What the task requires ▸ In full and without alteration, print the records below, minus any images.
%%
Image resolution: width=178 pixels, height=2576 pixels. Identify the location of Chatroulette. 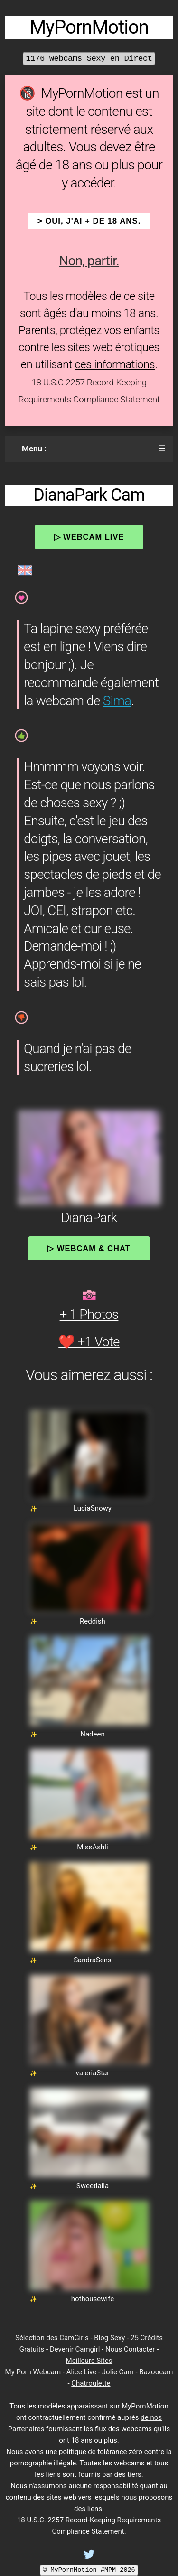
(90, 2383).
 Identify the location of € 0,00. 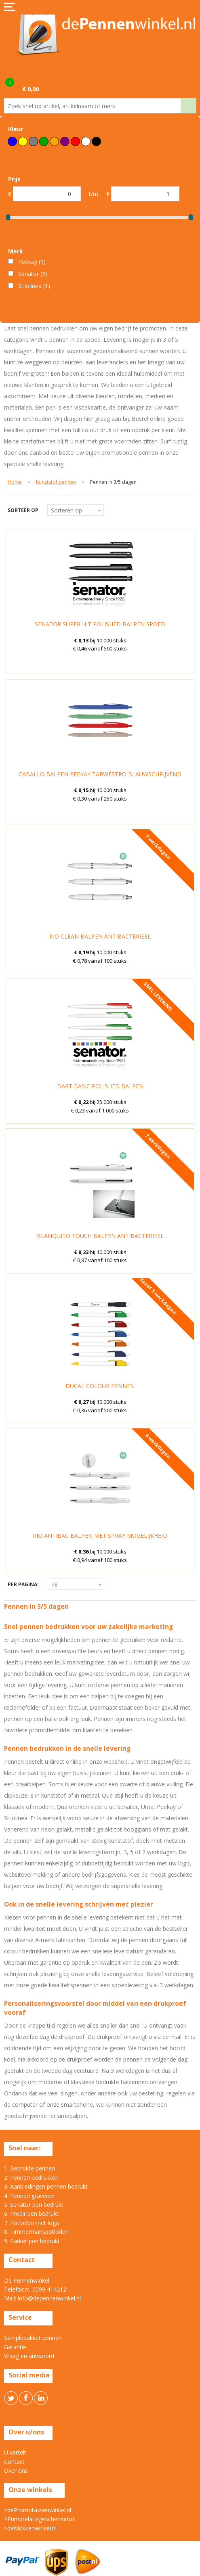
(30, 89).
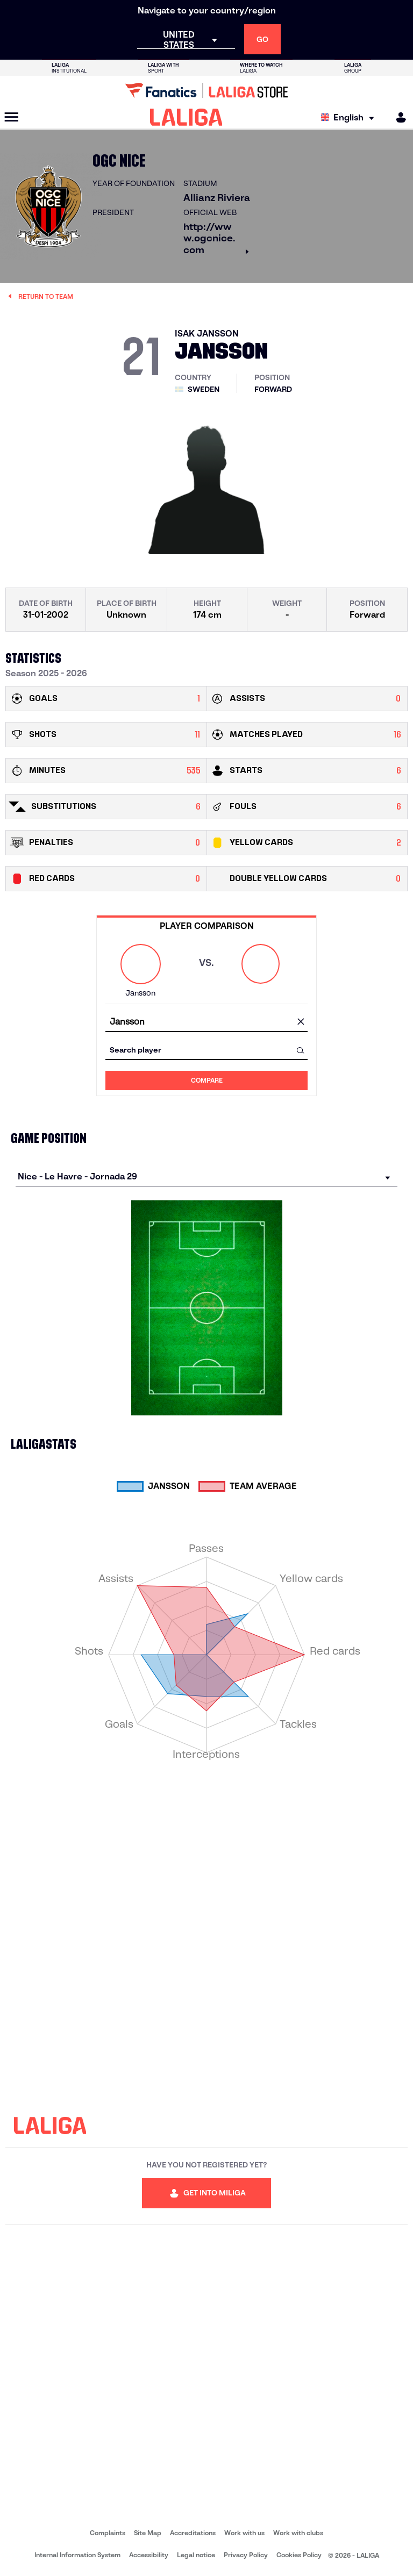 The image size is (413, 2576). What do you see at coordinates (299, 2554) in the screenshot?
I see `Cookies Policy` at bounding box center [299, 2554].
%%
Task result ▸
Image resolution: width=178 pixels, height=2576 pixels. Identify the location of Chatroulette. 
(90, 2383).
 Identify the location of € 0,00. 
(30, 89).
 The image size is (413, 2576). What do you see at coordinates (299, 2554) in the screenshot?
I see `Cookies Policy` at bounding box center [299, 2554].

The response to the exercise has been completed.